WORK ITEM: Make an exact copy of the entries below, with all images left out.

DATA EXTRACTS:
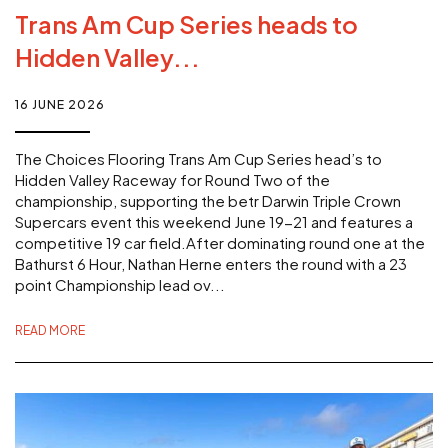
Trans Am Cup Series heads to
Hidden Valley...
16 JUNE 2026
The Choices Flooring Trans Am Cup Series head’s to
Hidden Valley Raceway for Round Two of the
championship, supporting the betr Darwin Triple Crown
Supercars event this weekend June 19-21 and features a
competitive 19 car field.After dominating round one at the
Bathurst 6 Hour, Nathan Herne enters the round with a 23
point Championship lead ov...
READ MORE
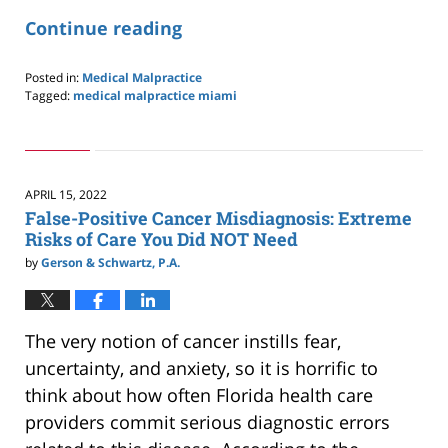
Continue reading
Posted in:
Medical Malpractice
Tagged:
medical malpractice miami
Updated:
January
8,
2023
4:35
APRIL 15, 2022
pm
False-Positive Cancer Misdiagnosis: Extreme
Risks of Care You Did NOT Need
by
Gerson & Schwartz, P.A.
The very notion of cancer instills fear,
uncertainty, and anxiety, so it is horrific to
think about how often Florida health care
providers commit serious diagnostic errors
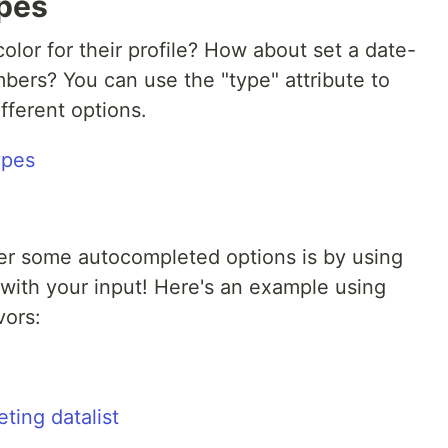
ypes
color for their profile? How about set a date-
mbers? You can use the "type" attribute to
fferent options.
ser some autocompleted options is by using
 with your input! Here's an example using
ors:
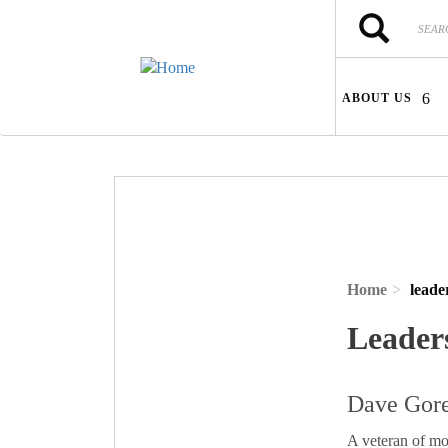
Skip to main content
Search
Search
ABOUT US
Home
leade
Leader
Dave Gore
A veteran of mo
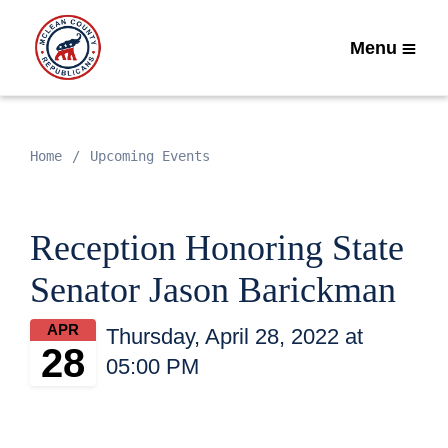
Menu
Home
Upcoming Events
Reception Honoring State
Senator Jason Barickman
APR
Thursday, April 28, 2022 at
28
05:00 PM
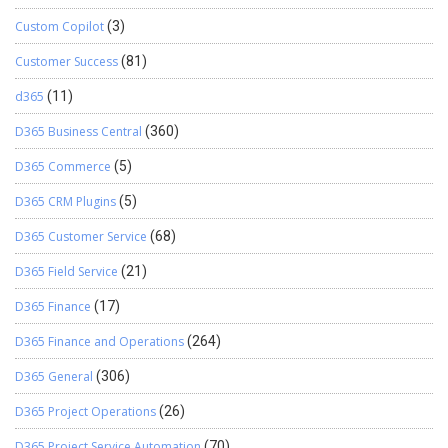
Custom Copilot
(3)
Customer Success
(81)
d365
(11)
D365 Business Central
(360)
D365 Commerce
(5)
D365 CRM Plugins
(5)
D365 Customer Service
(68)
D365 Field Service
(21)
D365 Finance
(17)
D365 Finance and Operations
(264)
D365 General
(306)
D365 Project Operations
(26)
D365 Project Service Automation
(70)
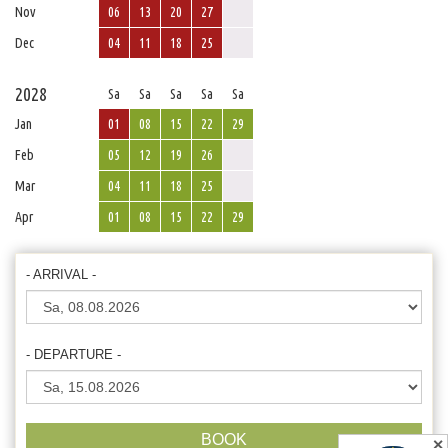
Nov
06
13
20
27
Dec
04
11
18
25
2028
Sa
Sa
Sa
Sa
Sa
Jan
01
08
15
22
29
Feb
05
12
19
26
Mar
04
11
18
25
Apr
01
08
15
22
29
- ARRIVAL -
- DEPARTURE -
BOOK
✕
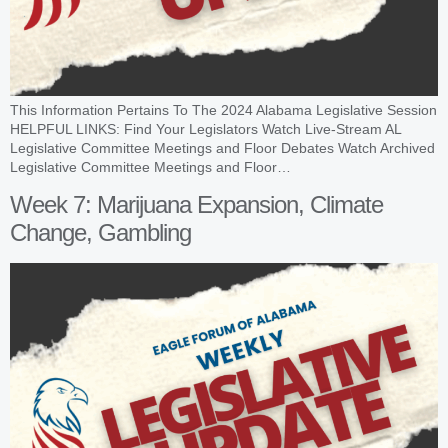
This Information Pertains To The 2024 Alabama Legislative Session
HELPFUL LINKS: Find Your Legislators Watch Live-Stream AL
Legislative Committee Meetings and Floor Debates Watch Archived
Legislative Committee Meetings and Floor…
Week 7: Marijuana Expansion, Climate
Change, Gambling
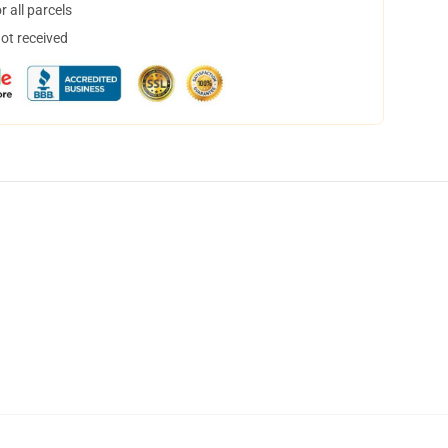
 all parcels
not received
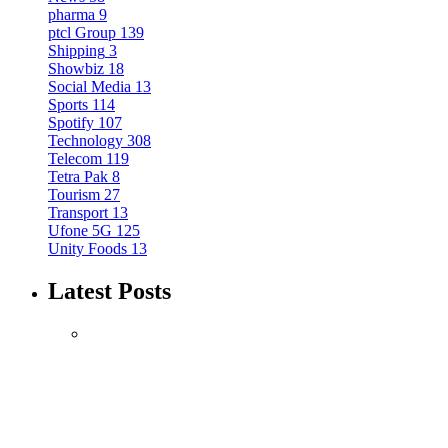
pharma
9
ptcl Group
139
Shipping
3
Showbiz
18
Social Media
13
Sports
114
Spotify
107
Technology
308
Telecom
119
Tetra Pak
8
Tourism
27
Transport
13
Ufone 5G
125
Unity Foods
13
Latest Posts
Mobile
Music
Spotify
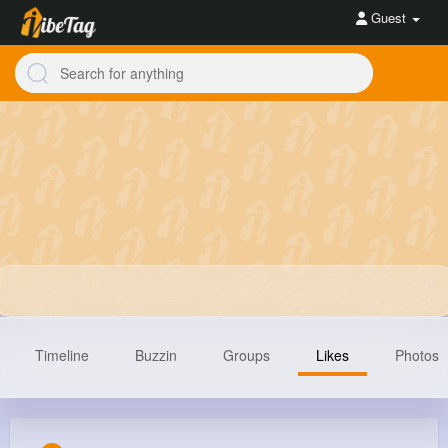
Guest
Timeline
Buzzin
Groups
Likes
Photos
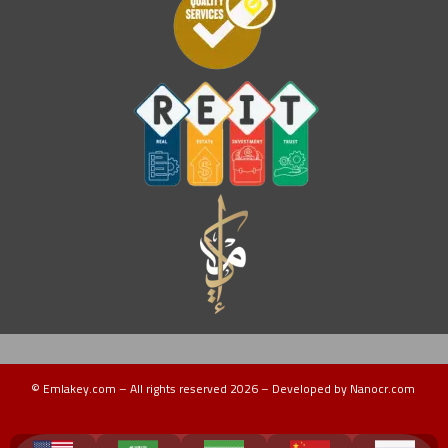
© Emlakey.com – All rights reserved 2026 – Developed by Nanocr.com
Turkey Guide
دليل تركيا
منتجات تركية
عقارات ماليزيا
دليل ماليزيا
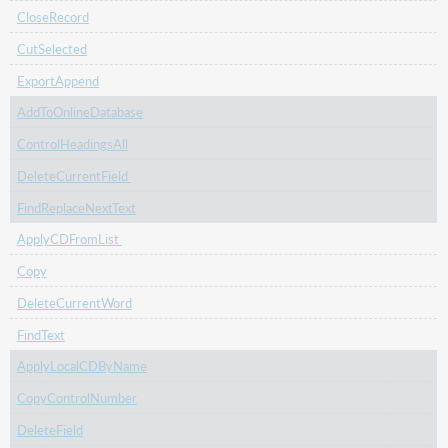
CloseRecord
CutSelected
ExportAppend
AddToOnlineDatabase
ControlHeadingsAll
DeleteCurrentField
FindReplaceNextText
ApplyCDFromList
Copy
DeleteCurrentWord
FindText
ApplyLocalCDByName
CopyControlNumber
DeleteField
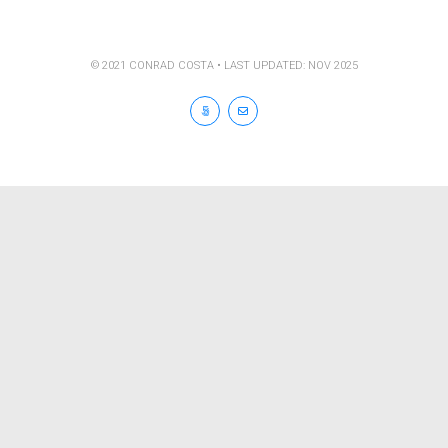
© 2021 CONRAD COSTA • LAST UPDATED: NOV 2025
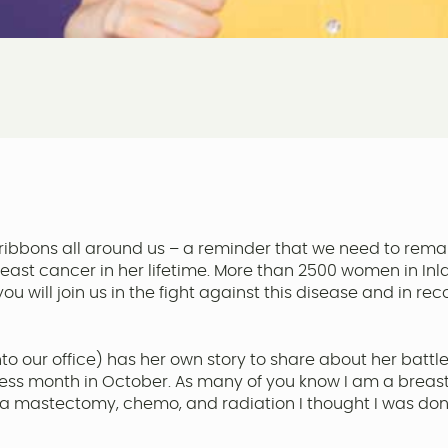
ribbons all around us – a reminder that we need to remain
east cancer in her lifetime. More than 2500 women in Inl
ou will join us in the fight against this disease and in 
to our office) has her own story to share about her battle
ss month in October. As many of you know I am a breast 
 mastectomy, chemo, and radiation I thought I was done wit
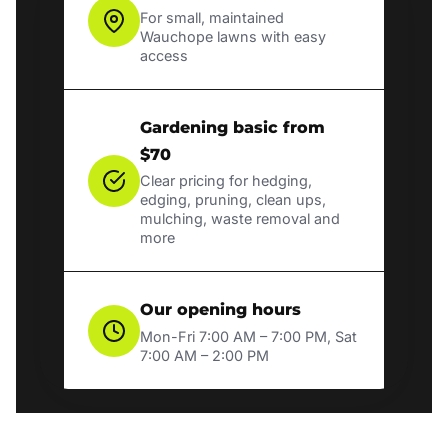
For small, maintained
Wauchope lawns with easy
access
Gardening basic from
$70
Clear pricing for hedging,
edging, pruning, clean ups,
mulching, waste removal and
more
Our opening hours
Mon-Fri 7:00 AM – 7:00 PM, Sat
7:00 AM – 2:00 PM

SOLUTION TO THIS PROBLEM:
Trans Am Cup Series heads to
Hidden Valley...
16 JUNE 2026
The Choices Flooring Trans Am Cup Series head’s to
Hidden Valley Raceway for Round Two of the
championship, supporting the betr Darwin Triple Crown
Supercars event this weekend June 19-21 and features a
competitive 19 car field.After dominating round one at the
Bathurst 6 Hour, Nathan Herne enters the round with a 23
point Championship lead ov...
READ MORE
Continue reading
Posted in:
Medical Malpractice
Tagged:
medical malpractice miami
Updated:
January
8,
2023
4:35
APRIL 15, 2022
pm
False-Positive Cancer Misdiagnosis: Extreme
Risks of Care You Did NOT Need
by
Gerson & Schwartz, P.A.
The very notion of cancer instills fear,
uncertainty, and anxiety, so it is horrific to
think about how often Florida health care
providers commit serious diagnostic errors
ypes
color for their profile? How about set a date-
mbers? You can use the "type" attribute to
fferent options.
ser some autocompleted options is by using
 with your input! Here's an example using
ors:
Skip to main content
Search
Search
ABOUT US
Home
leade
Leader
Dave Gore
A veteran of mo
Menu
Home
Upcoming Events
Reception Honoring State
Senator Jason Barickman
APR
Thursday, April 28, 2022 at
28
05:00 PM
Custom Copilot
(3)
Customer Success
(81)
d365
(11)
D365 Business Central
(360)
D365 Commerce
(5)
D365 CRM Plugins
(5)
D365 Customer Service
(68)
D365 Field Service
(21)
D365 Finance
(17)
D365 Finance and Operations
(264)
D365 General
(306)
D365 Project Operations
(26)
D365 Project Service Automation
(70)
Nov
06
13
20
27
Dec
04
11
18
25
2028
Sa
Sa
Sa
Sa
Sa
Jan
01
08
15
22
29
Feb
05
12
19
26
Mar
04
11
18
25
Apr
01
08
15
22
29
- ARRIVAL -
- DEPARTURE -
BOOK
✕
This Information Pertains To The 2024 Alabama Legislative Session
HELPFUL LINKS: Find Your Legislators Watch Live-Stream AL
Legislative Committee Meetings and Floor Debates Watch Archived
Legislative Committee Meetings and Floor…
Week 7: Marijuana Expansion, Climate
Change, Gambling
 all parcels
not received
pharma
9
ptcl Group
139
Shipping
3
Showbiz
18
Social Media
13
Sports
114
Spotify
107
Technology
308
Telecom
119
Tetra Pak
8
Tourism
27
Transport
13
Ufone 5G
125
Unity Foods
13
Latest Posts
Mobile
Music
Spotify
Guest
Timeline
Buzzin
Groups
Likes
Photos
© Emlakey.com – All rights reserved 2026 – Developed by Nanocr.com
Turkey Guide
دليل تركيا
منتجات تركية
عقارات ماليزيا
دليل ماليزيا
CloseRecord
CutSelected
ExportAppend
AddToOnlineDatabase
ControlHeadingsAll
DeleteCurrentField
FindReplaceNextText
ApplyCDFromList
Copy
DeleteCurrentWord
FindText
ApplyLocalCDByName
CopyControlNumber
DeleteField
© 2021 CONRAD COSTA • LAST UPDATED: NOV 2025
ribbons all around us – a reminder that we need to remain
east cancer in her lifetime. More than 2500 women in Inl
ou will join us in the fight against this disease and in 
to our office) has her own story to share about her battle
ss month in October. As many of you know I am a breast 
 mastectomy, chemo, and radiation I thought I was done wit
For small, maintained
Wauchope lawns with easy
access
Gardening basic from
$70
Clear pricing for hedging,
edging, pruning, clean ups,
mulching, waste removal and
more
Our opening hours
Mon-Fri 7:00 AM – 7:00 PM, Sat
7:00 AM – 2:00 PM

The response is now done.